His dad made a deal with him for when he starts middle school. He isn't being given money for each A he gets anymore, he is getting money if he gets ALL A's. When I asked him why he thought his dad made that deal with him, he jokingly said, "Because he is mean?" I said, "Because you CAN." He doesn't think he can. Maybe he doesn't want to, I don't know. But it's hard as a parent to know how hard to push a kid and when to just let him not do well. For us, we feel like we want them to excel at things they are involved in that they enjoy. And even if they aren't the best at it, we at least want them to try their hardest. For example, their mom put them both in soccer this year. Jordan is not super great at soccer and I don't think he likes it all that much, so we hate taking him to games because he just doesn't give much effort. So, Jason told him that he was going to wear him out practicing, that if he was going to keep letting his mom sign him up for soccer, than he was at least going to give it 100% and try his hardest. We will see how that works out.
 
I used to hate being a kid who was smart because I used to hate that more things were expected out of me than other people.
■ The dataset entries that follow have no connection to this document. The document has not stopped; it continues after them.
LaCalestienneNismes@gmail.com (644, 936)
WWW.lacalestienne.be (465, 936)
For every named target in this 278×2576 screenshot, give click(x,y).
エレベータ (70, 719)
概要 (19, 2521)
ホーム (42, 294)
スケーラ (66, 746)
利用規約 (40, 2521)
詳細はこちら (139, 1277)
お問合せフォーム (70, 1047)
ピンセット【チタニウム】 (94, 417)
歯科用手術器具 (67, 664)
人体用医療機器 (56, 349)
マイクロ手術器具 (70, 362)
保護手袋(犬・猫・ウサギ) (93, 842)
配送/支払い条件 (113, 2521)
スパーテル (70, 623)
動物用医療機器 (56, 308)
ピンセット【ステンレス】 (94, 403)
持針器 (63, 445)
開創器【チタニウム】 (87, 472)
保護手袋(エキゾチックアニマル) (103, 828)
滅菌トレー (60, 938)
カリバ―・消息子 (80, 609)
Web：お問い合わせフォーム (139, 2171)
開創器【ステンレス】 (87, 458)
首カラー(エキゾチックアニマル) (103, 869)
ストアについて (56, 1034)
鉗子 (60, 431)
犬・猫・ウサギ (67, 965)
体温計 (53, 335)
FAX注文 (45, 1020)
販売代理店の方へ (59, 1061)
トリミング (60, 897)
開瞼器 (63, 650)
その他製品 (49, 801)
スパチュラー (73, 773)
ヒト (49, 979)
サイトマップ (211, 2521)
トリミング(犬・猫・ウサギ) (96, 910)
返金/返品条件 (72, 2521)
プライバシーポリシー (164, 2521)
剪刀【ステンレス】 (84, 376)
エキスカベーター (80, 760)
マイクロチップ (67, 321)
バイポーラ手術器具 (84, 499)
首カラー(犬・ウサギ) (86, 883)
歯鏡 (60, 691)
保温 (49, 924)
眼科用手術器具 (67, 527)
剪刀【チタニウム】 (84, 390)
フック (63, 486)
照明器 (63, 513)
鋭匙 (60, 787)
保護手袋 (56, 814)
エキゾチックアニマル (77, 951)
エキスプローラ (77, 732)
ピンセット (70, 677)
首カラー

I used to love saying, "It's not fair!" alot. Well, it isn't fair, for sure. It's not fair that people who can do better should do better and that people who can't do better aren't expected to do better. But I think it's just that we are learning with kids, expectations are just different. We expect things of Jordan that we don't expect with Sophia and visa versa. I am not going to go into those things because it wouldn't be appropriate, but alot of it has to do with things they have aptitudes for. School, sports, reading, instruments, etc. We all expect them to act a certain way, as far as manners and behavior. But while one might be expected to get an A in a subject, the other isn't. Is that how it is or was in your family?